### Try it
Each record below should be output verbatim, without pictures.
(Beginning of Data to use)
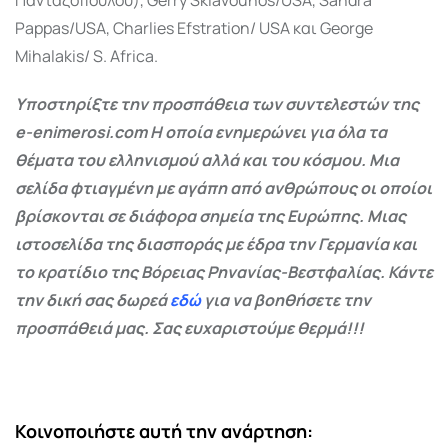
Pappas/USA, Charlies Efstration/ USA και George
Mihalakis/ S. Africa.
Υποστηρίξτε την προσπάθεια των συντελεστών της
e-enimerosi.com Η οποία ενημερώνει για όλα τα
θέματα του ελληνισμού αλλά και του κόσμου. Μια
σελίδα φτιαγμένη με αγάπη από ανθρώπους οι οποίοι
βρίσκονται σε διάφορα σημεία της Ευρώπης. Μιας
ιστοσελίδα της διασποράς με έδρα την Γερμανία και
το κρατίδιο της Βόρειας Ρηνανίας-Βεστφαλίας. Κάντε
την δική σας δωρεά
εδώ
για να βοηθήσετε την
προσπάθειά μας. Σας ευχαριστούμε θερμά!!!
Κοινοποιήστε αυτή την ανάρτηση:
(End of Data to use)
### Exercise answer
Pappas/USA, Charlies Efstration/ USA και George
Mihalakis/ S. Africa.
Υποστηρίξτε την προσπάθεια των συντελεστών της
e-enimerosi.com Η οποία ενημερώνει για όλα τα
θέματα του ελληνισμού αλλά και του κόσμου. Μια
σελίδα φτιαγμένη με αγάπη από ανθρώπους οι οποίοι
βρίσκονται σε διάφορα σημεία της Ευρώπης. Μιας
ιστοσελίδα της διασποράς με έδρα την Γερμανία και
το κρατίδιο της Βόρειας Ρηνανίας-Βεστφαλίας. Κάντε
την δική σας δωρεά
εδώ
για να βοηθήσετε την
προσπάθειά μας. Σας ευχαριστούμε θερμά!!!
Κοινοποιήστε αυτή την ανάρτηση:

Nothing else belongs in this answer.